ACTION ITEM
Please count the lines below that hold the word "verkopen" and give the count without any other text.

** GIVEN DATA follows **

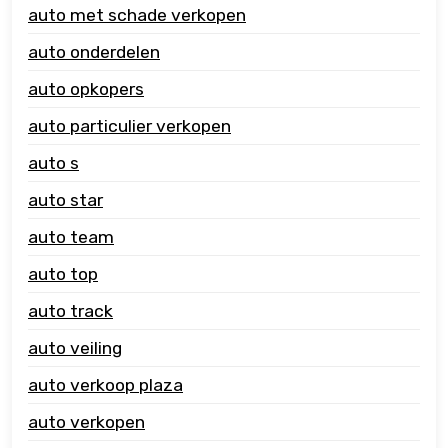
auto met schade verkopen
auto onderdelen
auto opkopers
auto particulier verkopen
auto s
auto star
auto team
auto top
auto track
auto veiling
auto verkoop plaza
auto verkopen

** End of GIVEN DATA **

TASK ANSWER
3